Thomas Tauber-Marshall has posted comments on this change.

Change subject: IMPALA-4731/IMPALA-397/IMPALA-4728: Materialize sort exprs
......................................................................



Patch Set 2:

(24 comments)

http://gerrit.cloudera.org:8080/#/c/6322/1/fe/src/main/java/org/apache/impala/analysis/Expr.java
File fe/src/main/java/org/apache/impala/analysis/Expr.java:

Line 212:   // True if this expr always returns the same value given the same 
input, false if it
> True if this exprs always returns the same value given the same input. Fals
Done


Line 213:   // does not, or if the behavior is unknown (e.g.
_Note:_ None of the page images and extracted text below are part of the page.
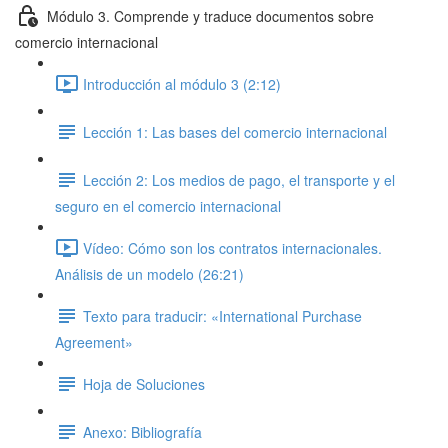
Módulo 3. Comprende y traduce documentos sobre
comercio internacional
Introducción al módulo 3 (2:12)
Lección 1: Las bases del comercio internacional
Lección 2: Los medios de pago, el transporte y el
seguro en el comercio internacional
Vídeo: Cómo son los contratos internacionales.
Análisis de un modelo (26:21)
Texto para traducir: «International Purchase
Agreement»
Hoja de Soluciones
Anexo: Bibliografía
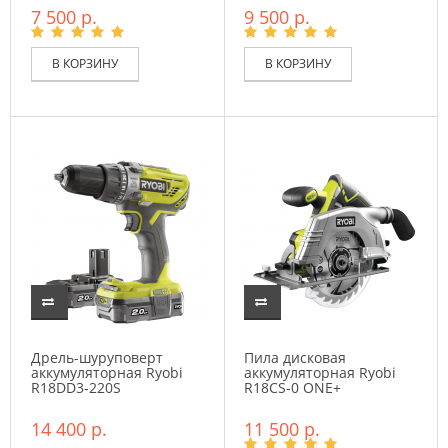
7 500 р.
9 500 р.
В КОРЗИНУ
В КОРЗИНУ
Дрель-шуруповерт
Пила дисковая
аккумуляторная Ryobi
аккумуляторная Ryobi
R18DD3-220S
R18CS-0 ONE+
14 400 р.
11 500 р.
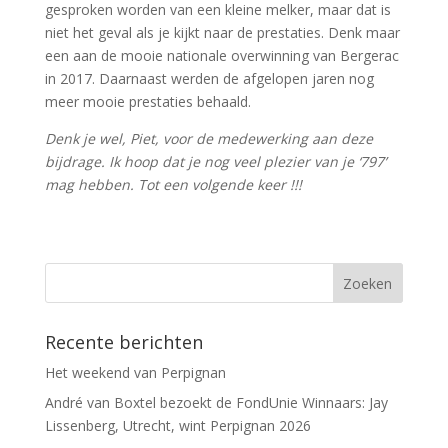
gesproken worden van een kleine melker, maar dat is
niet het geval als je kijkt naar de prestaties. Denk maar
een aan de mooie nationale overwinning van Bergerac
in 2017. Daarnaast werden de afgelopen jaren nog
meer mooie prestaties behaald.
Denk je wel, Piet, voor de medewerking aan deze
bijdrage. Ik hoop dat je nog veel plezier van je ‘797’
mag hebben. Tot een volgende keer !!!
Recente berichten
Het weekend van Perpignan
André van Boxtel bezoekt de FondUnie Winnaars: Jay
Lissenberg, Utrecht, wint Perpignan 2026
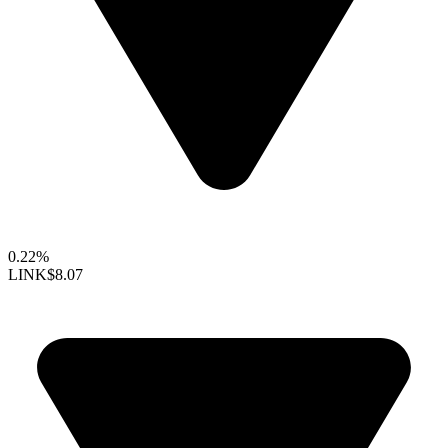
0.22%
LINK
$8.07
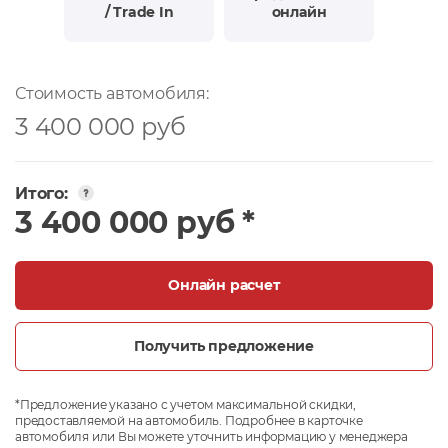
/ Trade In
онлайн
Стоимость автомобиля:
3 400 000 руб
Итого:
3 400 000 руб *
Онлайн расчет
Получить предложение
*Предложение указано с учетом максимальной скидки,
предоставляемой на автомобиль. Подробнее в карточке
автомобиля или Вы можете уточнить информацию у менеджера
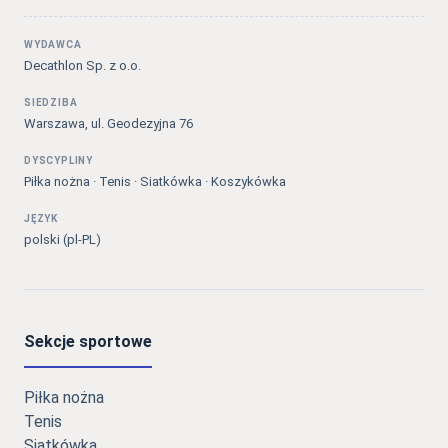
WYDAWCA
Decathlon Sp. z o.o.
SIEDZIBA
Warszawa, ul. Geodezyjna 76
DYSCYPLINY
Piłka nożna · Tenis · Siatkówka · Koszykówka
JĘZYK
polski (pl-PL)
Sekcje sportowe
Piłka nożna
Tenis
Siatkówka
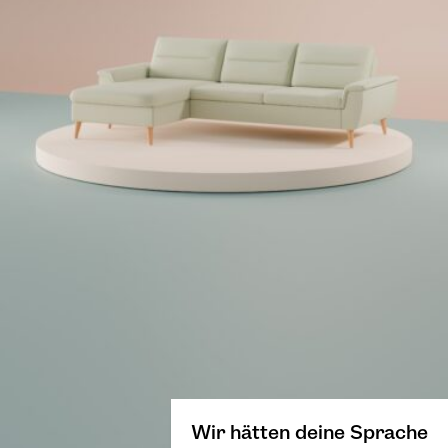
Wir hätten deine Sprache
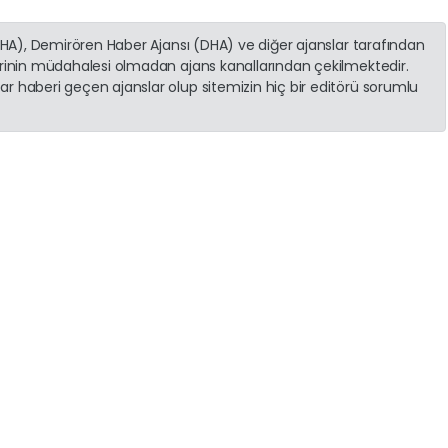
(İHA), Demirören Haber Ajansı (DHA) ve diğer ajanslar tarafından
erinin müdahalesi olmadan ajans kanallarından çekilmektedir.
r haberi geçen ajanslar olup sitemizin hiç bir editörü sorumlu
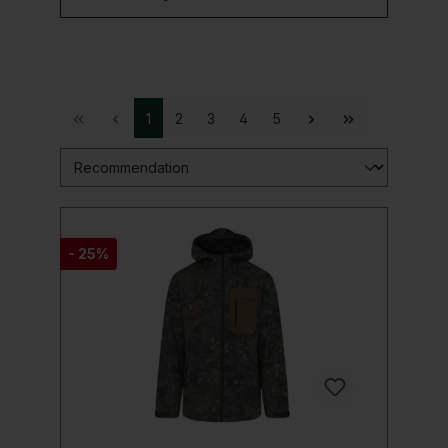
1
2
3
4
5
- 25%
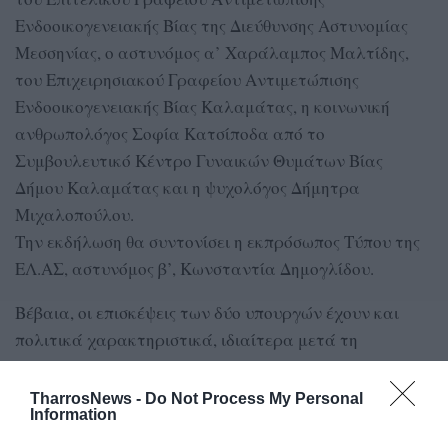
Ενδοοικογενειακής Βίας της Διεύθυνσης Αστυνομίας
Μεσσηνίας, ο αστυνόμος α’ Χαράλαμπος Μαλτίδης,
του Επιχειρησιακού Γραφείου Αντιμετώπισης
Ενδοοικογενειακής Βίας Καλαμάτας, η κοινωνική
ανθρωπολόγος Σοφία Κατσίποδα από το
Συμβουλευτικό Κέντρο Γυναικών Θυμάτων Βίας
Δήμου Καλαμάτας και η ψυχολόγος Δήμητρα
Μιχαλοπούλου.
Την εκδήλωση θα συντονίσει η εκπρόσωπος Τύπου της
ΕΛ.ΑΣ, αστυνόμος β’, Κωνσταντία Δημογλίδου.
Βέβαια, οι επισκέψεις των δύο υπουργών έχουν και
πολιτικά χαρακτηριστικά, ιδιαίτερα μετά τη
διαγραφή του πρώην πρωθυπουργού Αντώνη Σαμαρά
από τη Ν.Δ.
TharrosNews -
Do Not Process My Personal
Information
Η Μεσσηνία θεωρείται “κάστρο” του κ. Σαμαρά και οι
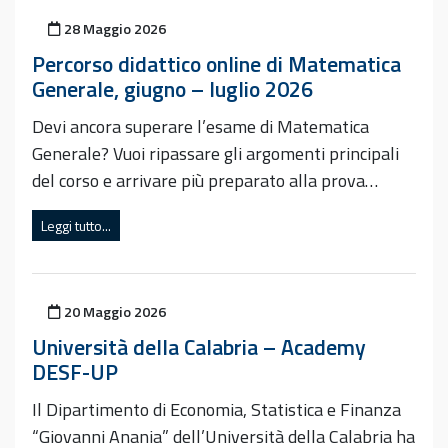
Pubblicato il
28 Maggio 2026
Percorso didattico online di Matematica
Generale, giugno – luglio 2026
Devi ancora superare l’esame di Matematica
Generale? Vuoi ripassare gli argomenti principali
del corso e arrivare più preparato alla prova…
Leggi tutto...
Pubblicato il
20 Maggio 2026
Università della Calabria – Academy
DESF-UP
Il Dipartimento di Economia, Statistica e Finanza
“Giovanni Anania” dell’Università della Calabria ha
UDFs). Set at the 
end of analyze() and
> e.g.
Done


http://gerrit.cloudera.org:8080/#/c/6322/1/fe/src/main/java/org/apache/impala/analysis/FunctionCallExpr.java
File fe/src/main/java/org/apache/impala/analysis/FunctionCallExpr.java:

Line 292:     // We currently don't have a way to indicate if a UDF is 
deterministic, so just always
> Ideally we should not conflate the UDF and deterministic concepts. For exam
Not sure what you mean by 'two separate members". Maybe 
Expr.containsNonDeterministicBuiltin and Expr.containsUDF?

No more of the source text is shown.